Los jóvenes y la calculadora

En las últimas semanas, el Partido Comunista ha propuesto modificar la edad para sufragar en el plebiscito de salida del proceso constituyente. De la misma forma, algunos convencionales han acordado bajar a 16 años la participación electoral en los eventuales plebiscitos dirimentes. Estas dos propuestas abren una serie de cuestionamientos, particularmente en lo que se refiere a los verdaderos argumentos que las sostienen.

Después de todo, en la motivación detrás de las iniciativas radica, quizás, el verdadero problema.

Como muchos otros asuntos de política pública, la decisión de la edad para votar parece ser un tema esencialmente convencional. Es cierto que algunos han ofrecido una mirada más normativa sobre el fenómeno, pero observando las experiencias comparadas podremos apreciar cierta flexibilidad y diversidad, la que incluso hemos vivido a lo largo de nuestra historia republicana. En este sentido, el asunto de la edad para votar parece supeditado a distintas circunstancias propias de cada realidad, lo que dificulta ofrecer una mirada general.

Por ejemplo, ¿es cierto que los menores de 18 años estarían poco preparados para enfrentar el voto de manera informada? Probablemente sí, pero también es cierto que los mayores hemos demostrado ese mismo nivel de desinformación.

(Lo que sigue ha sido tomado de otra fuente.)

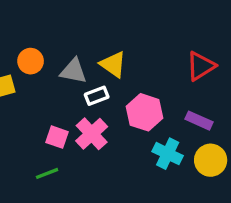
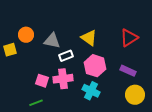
yellow triangle: (113, 64) -> (89, 38), moved
pink cross: (92, 134) -> (63, 79), turned 36
cyan cross: (168, 154) -> (91, 91), moved

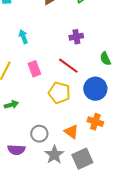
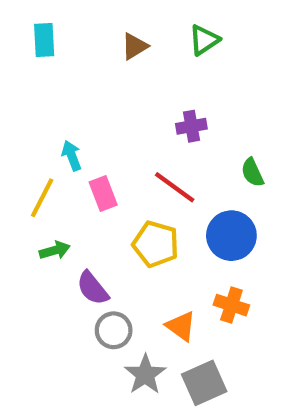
cyan arrow: (23, 37) -> (72, 156), moved
green arrow: (11, 105) -> (55, 250), moved
purple semicircle: (16, 150) -> (93, 288), moved, turned 48

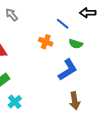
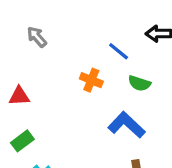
blue L-shape: (68, 70) -> (127, 125), turned -105

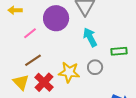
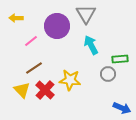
gray circle: (95, 67) -> (108, 74), moved

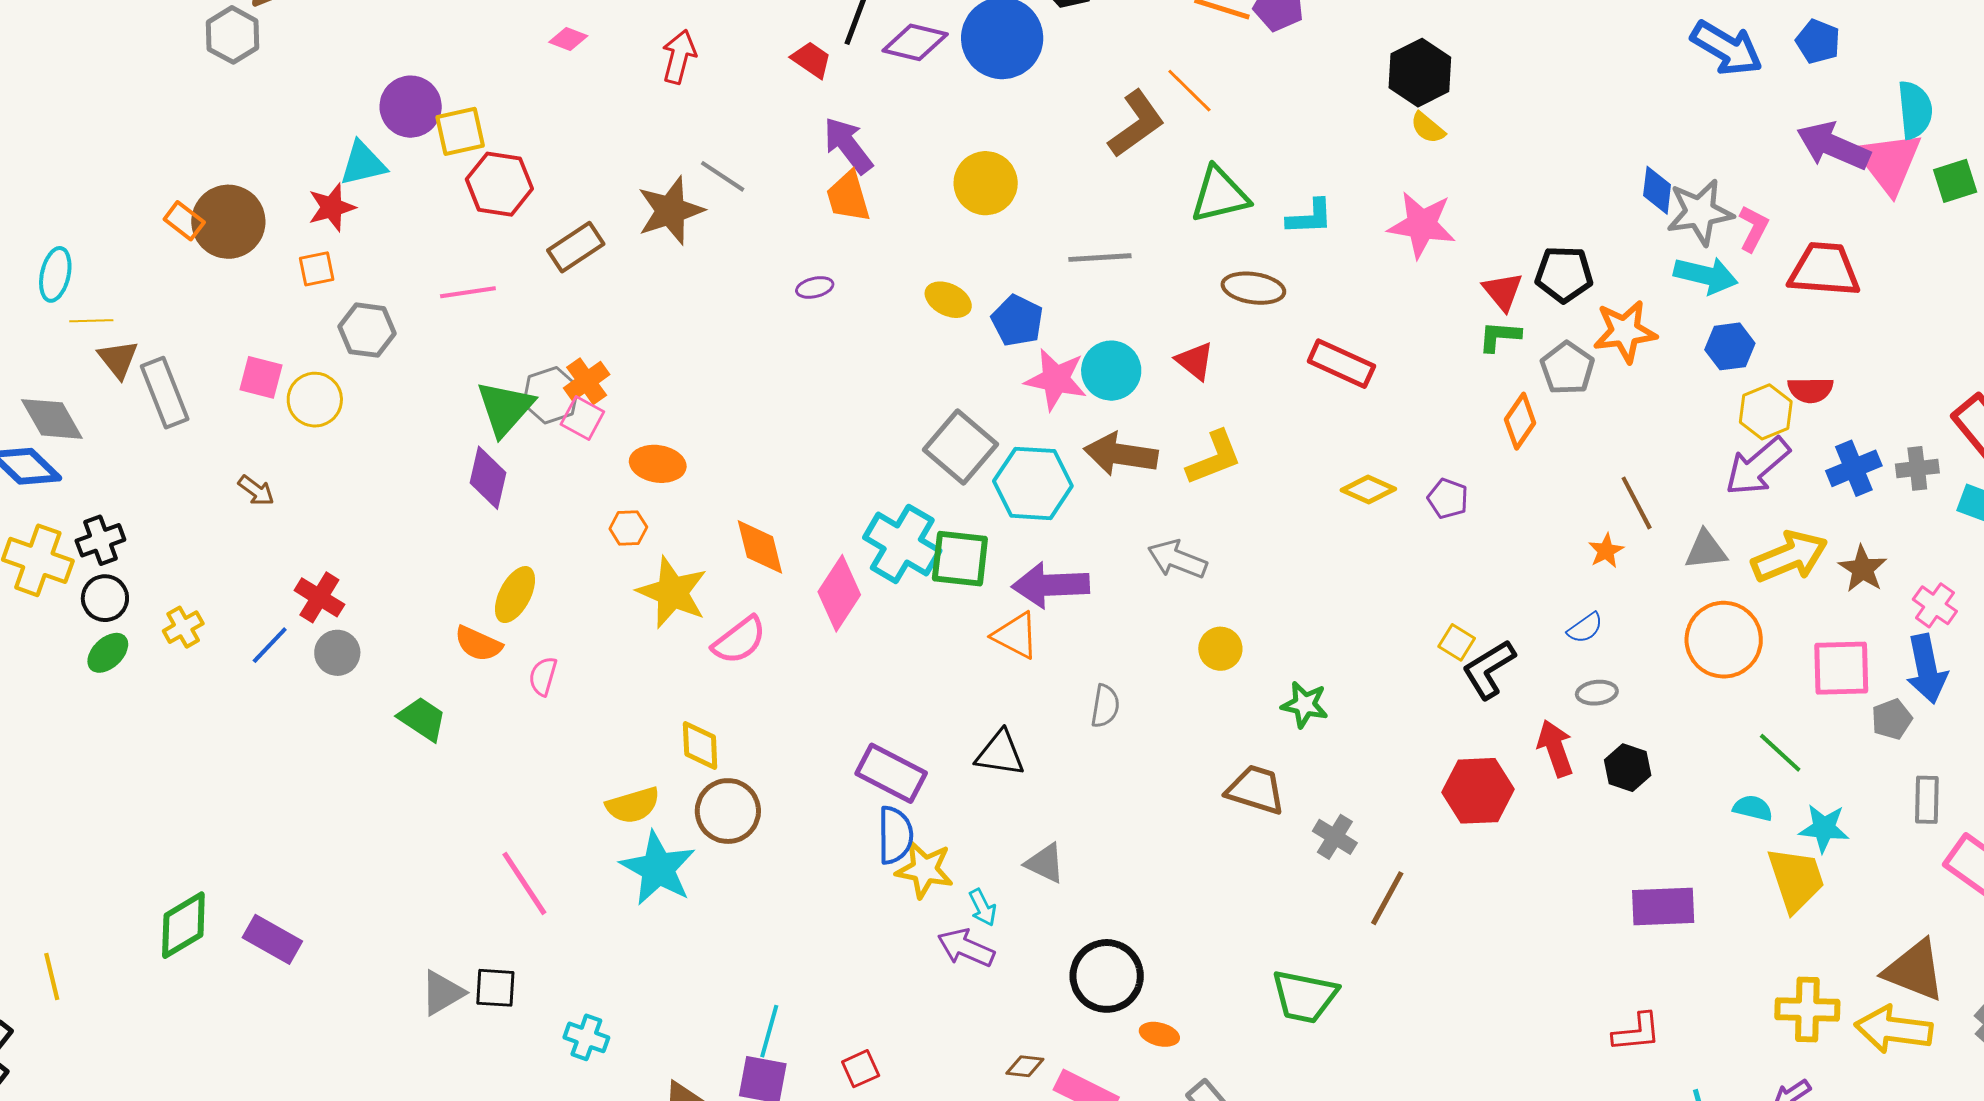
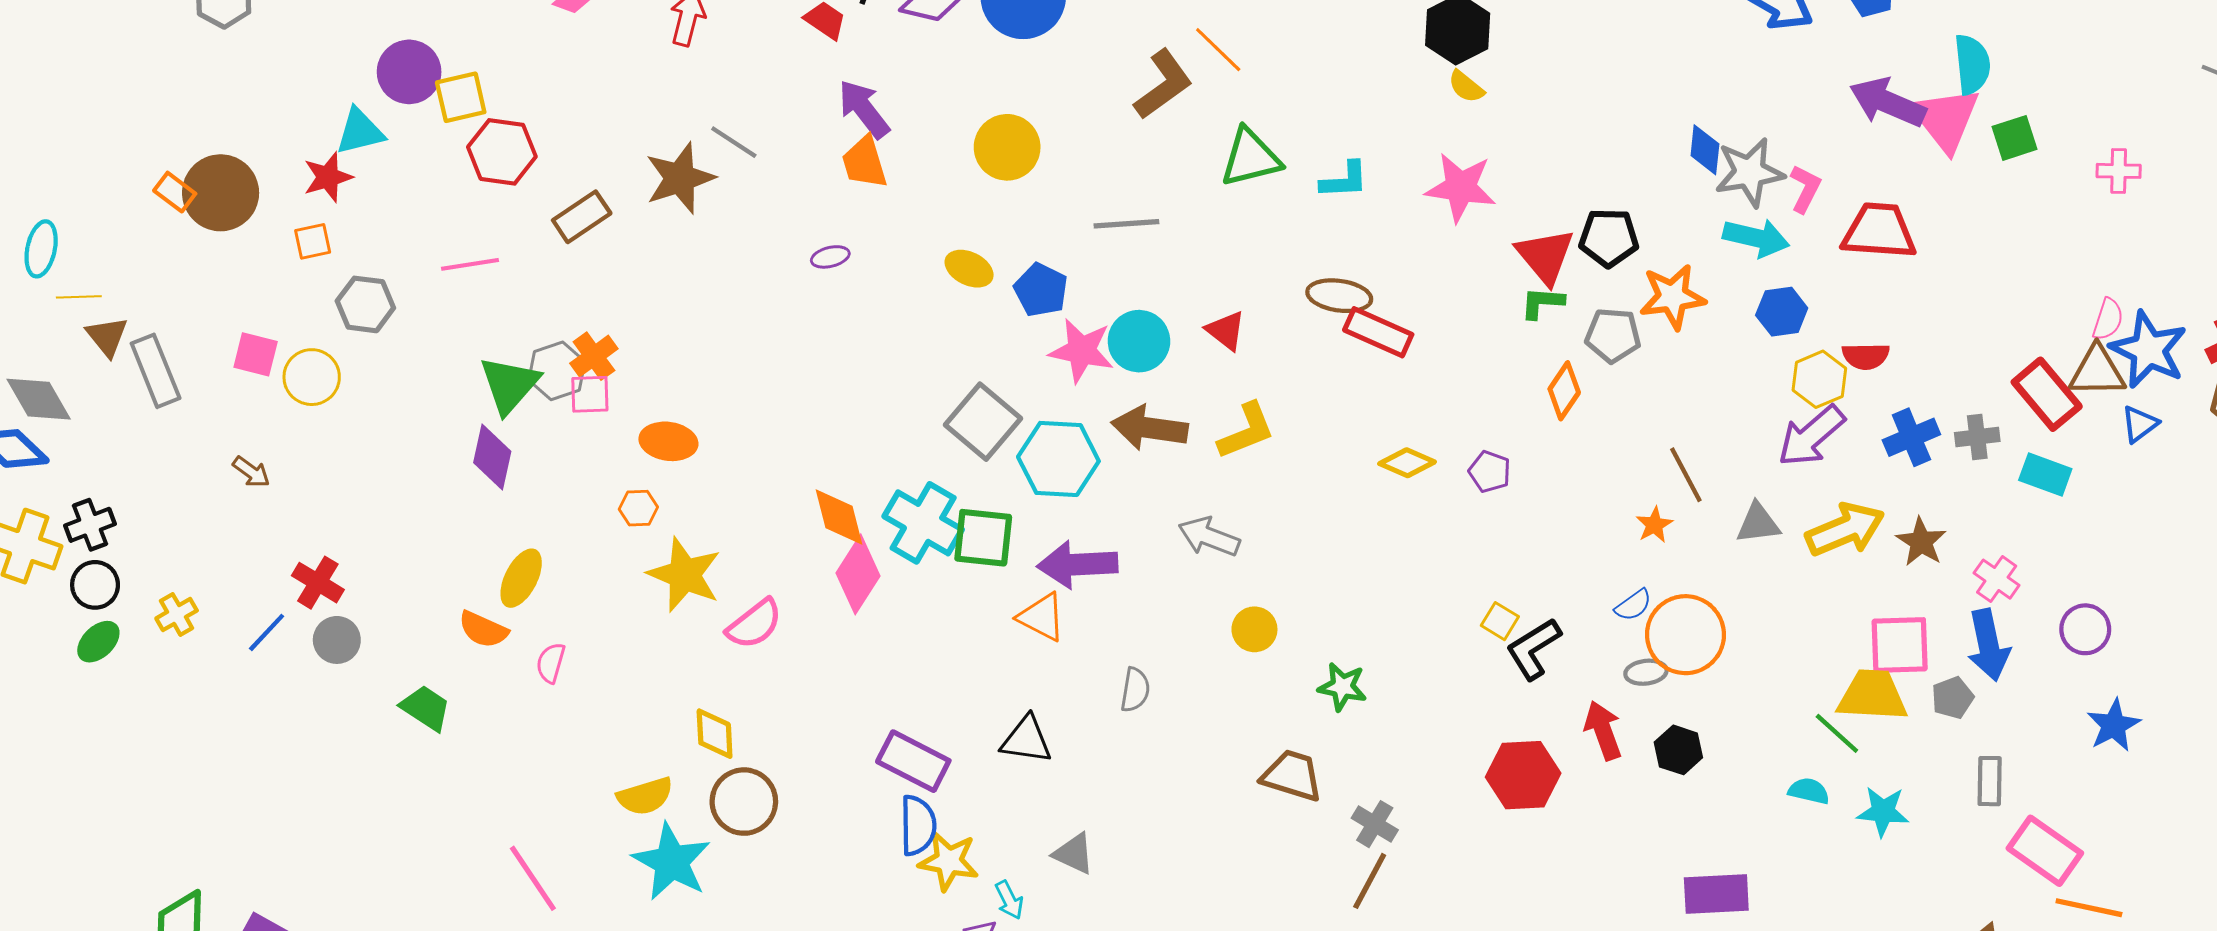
brown ellipse: (1253, 288) -> (1339, 296), moved
red triangle: (1503, 291) -> (1545, 256), size x1.4
gray pentagon: (1567, 368) -> (1613, 335), turned -30
pink square: (582, 418) -> (590, 394), turned -30
orange diamond: (760, 547) -> (839, 517), moved
orange circle: (1724, 640) -> (1685, 635), moved
yellow trapezoid: (1796, 879) -> (1872, 695), moved, turned -68
brown line: (1387, 898) -> (1370, 881), moved

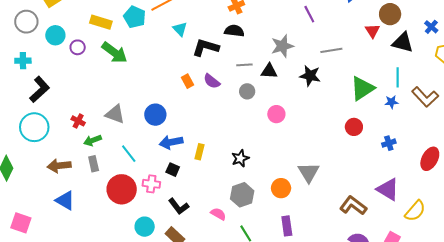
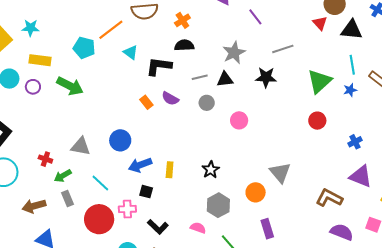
yellow rectangle: (101, 22) -> (40, 60), moved
blue cross: (389, 143) -> (355, 142), moved

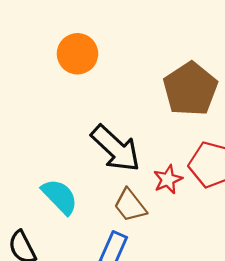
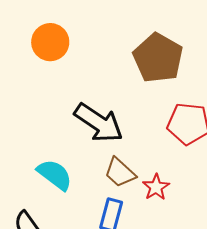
red star: (168, 179) -> (156, 187), moved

Entonces, determinar la madurez o el momento de nuestras vidas en que nos volvemos "aptos" para ser ciudadanos no es un asunto sencillo, por lo que los argumentos deben ser plausibles y convincentes.

En ese espíritu, algunos expertos electorales han sostenido que la incorporación de menores en el proceso electoral podría ayudarnos a enfrentar los bajos niveles de participación. A juicio de varios, el que vota suele seguir votando y, por lo mismo, algunos países consideran a menores en votaciones locales a modo de preparación e involucramiento temprano.

Desde luego esta sería una idea interesante para nuestra realidad. Pero eso, sin embargo, no nos faculta a prescindir de una serie de otros dilemas. Por ejemplo, ¿cómo determinar seriamente la edad específica en que defenderemos el derecho a voto? ¿cómo especificar los procesos en que los menores podrán participar? Estas no son cuestiones de fácil solución.

Mientras la propuesta comunista sugiere -sin mucho argumento- la edad de 14 años, otros estiman que una opción razonable es la de 16. De la misma forma, mientras el debate constitucional considera la inclusión de menores en el plebiscito de salida y en los eventuales plebiscitos dirimentes -elecciones de gran relevancia e impacto-, la experiencia comparada suele considerar más bien elecciones locales de menor incidencia.

El asunto, entonces, se vuelve más complejo. Surgen las suspicacias y los cuestionamientos. Si de verdad queremos enfrentar el involucramiento de los niños y adolescentes en política, ¿no será más genuino empujar una discusión seria frente a sus derechos políticos en vez de hacer propuestas improvisadas y poco razonadas sobre el sufragio?

Cuando vemos que la propuesta concreta del Partido Comunista se enmarca en una batería de sugerencias que consideraban, también, los mismos plebiscitos dirimentes y la creación de una "red de jóvenes constituyentes" (el solo nombre sugiere la muy probable politización de la instancia), se hace imposible no advertir que lo que verdaderamente suele primar en estas propuestas es el cálculo electoral. La poca evidencia disponible demuestra que la inclusión de menores en los procesos electorales no solo tiene implicancias en la decisión del voto (participación), sino que también en la dirección del voto (resultados). En sencillo, se ha argumentado que los principales beneficiarios de estos cambios suelen ser los sectores más polarizados.

Esto parece tener sentido. En general, se ha sugerido que los proyectos polarizados tienen su base en sectores de la sociedad que viven el abandono. No en sectores pobres o ricos, sino que más bien en aquellos que han sentido permanentemente que el sistema político no les responde. Al menos en Chile, los jóvenes suelen tener mayores grados de malestar, lo que favorece a algunos sectores políticos más que a otros.

Si queremos enfrentar el dilema del involucramiento político de niños y adolescentes deberemos hacerlo con seriedad y con pausa, sobre todo en momentos en que debatimos (o dialogamos) sobre las bases más elementales de nuestra institucionalidad. Varios convencionales y activistas deberán comprender que, para eso, tendremos que dejar la calculadora electoral en la casa.